*** Dataset excerpts ***

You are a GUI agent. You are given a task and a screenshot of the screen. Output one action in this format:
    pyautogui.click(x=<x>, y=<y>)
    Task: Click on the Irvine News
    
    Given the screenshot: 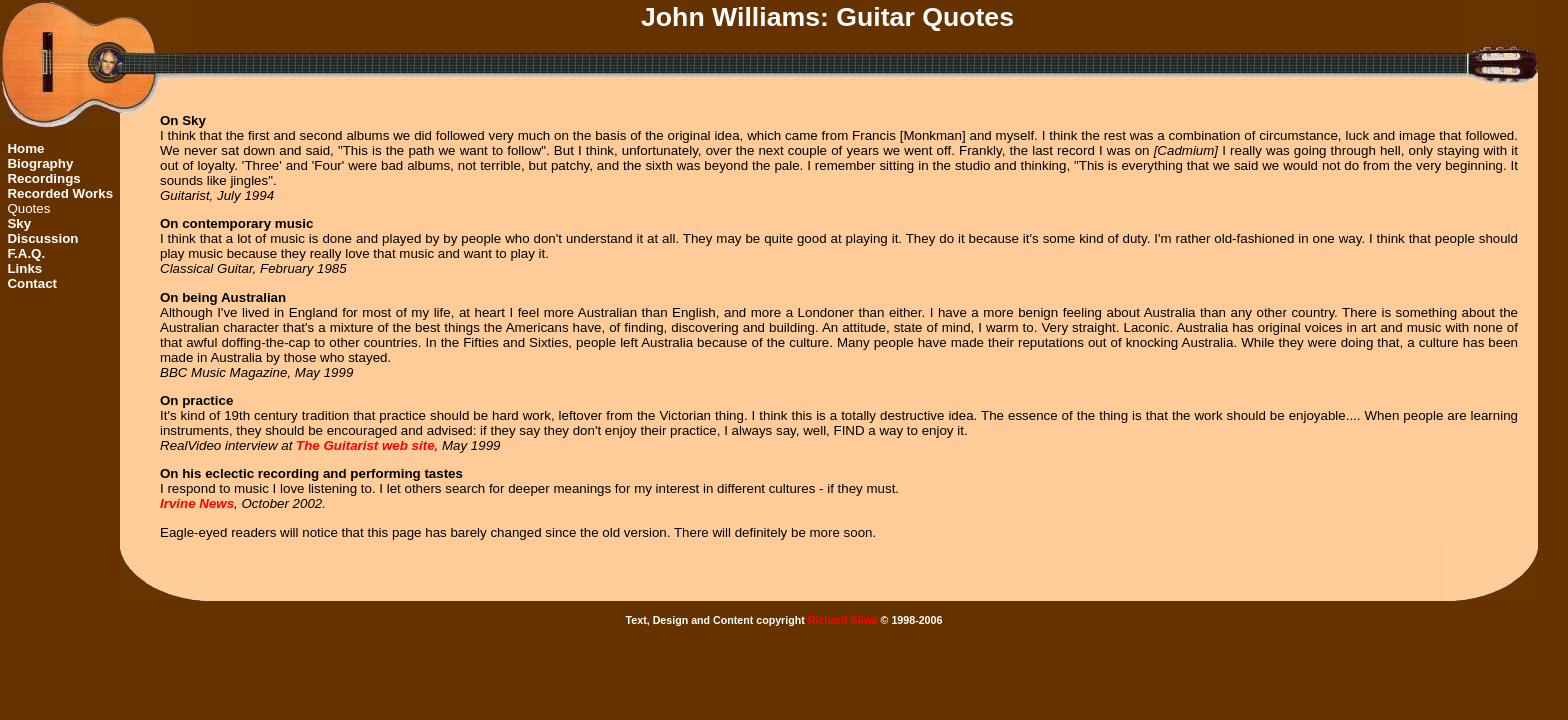 What is the action you would take?
    pyautogui.click(x=197, y=503)
    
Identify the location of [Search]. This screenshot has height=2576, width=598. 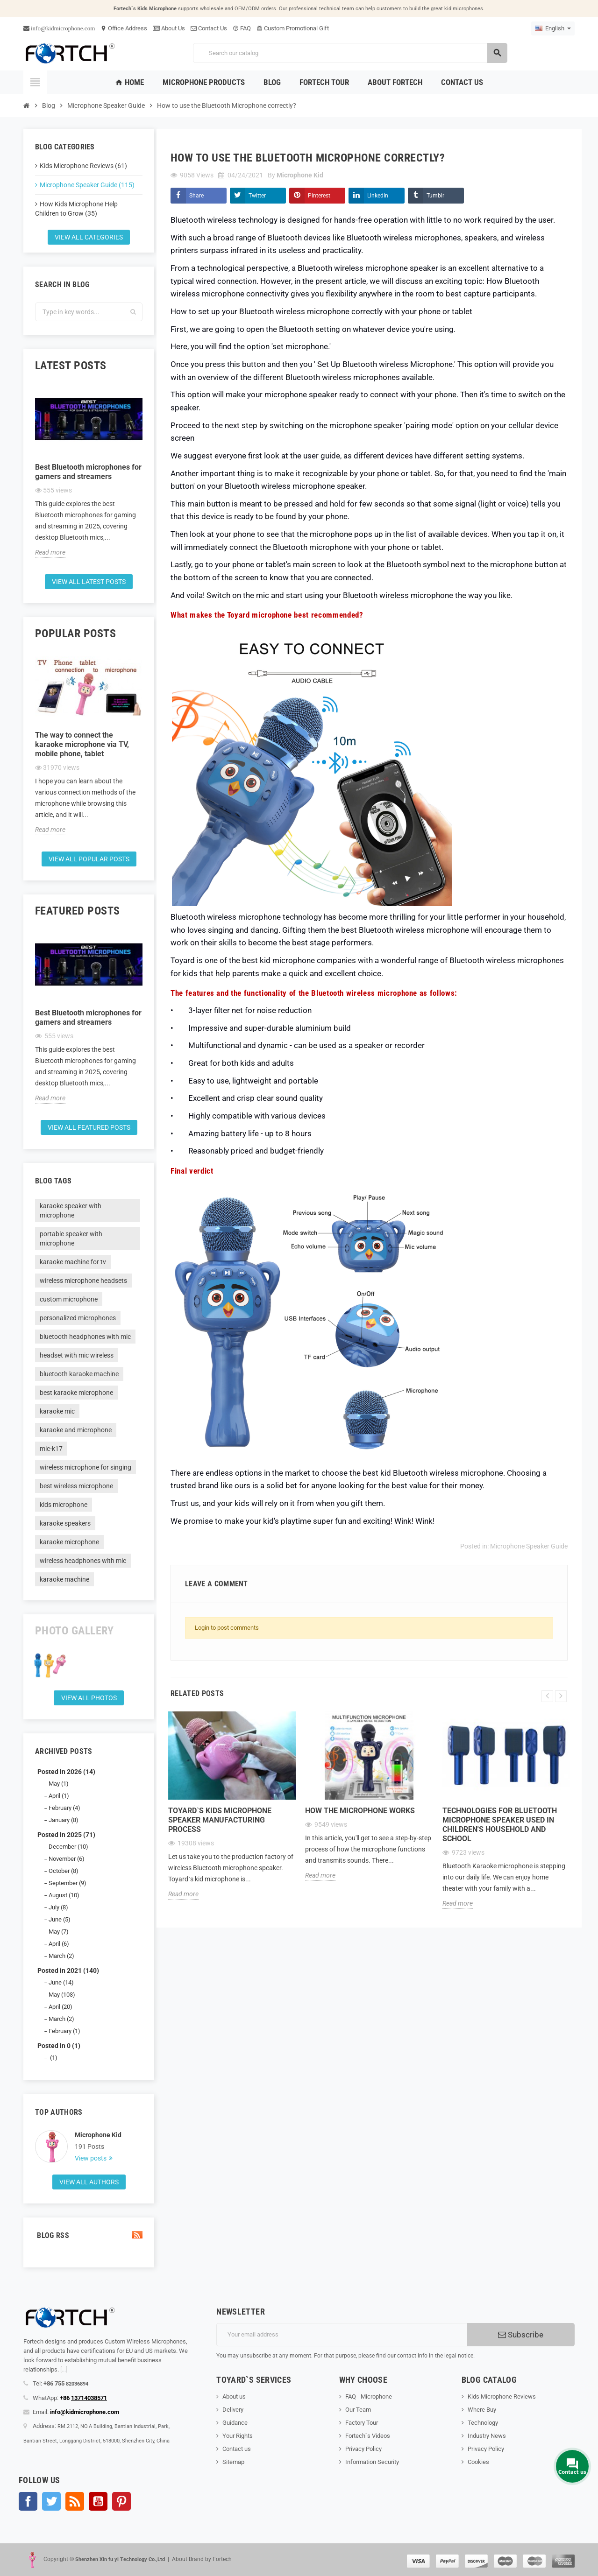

***

■ **What you need to do**: Each line of the records, from the opening one through the line holding "Task: Click on the Irvine News", should be restated word for word, with nothing else in the answer.

■ **Answer section**:
You are a GUI agent. You are given a task and a screenshot of the screen. Output one action in this format:
    pyautogui.click(x=<x>, y=<y>)
    Task: Click on the Irvine News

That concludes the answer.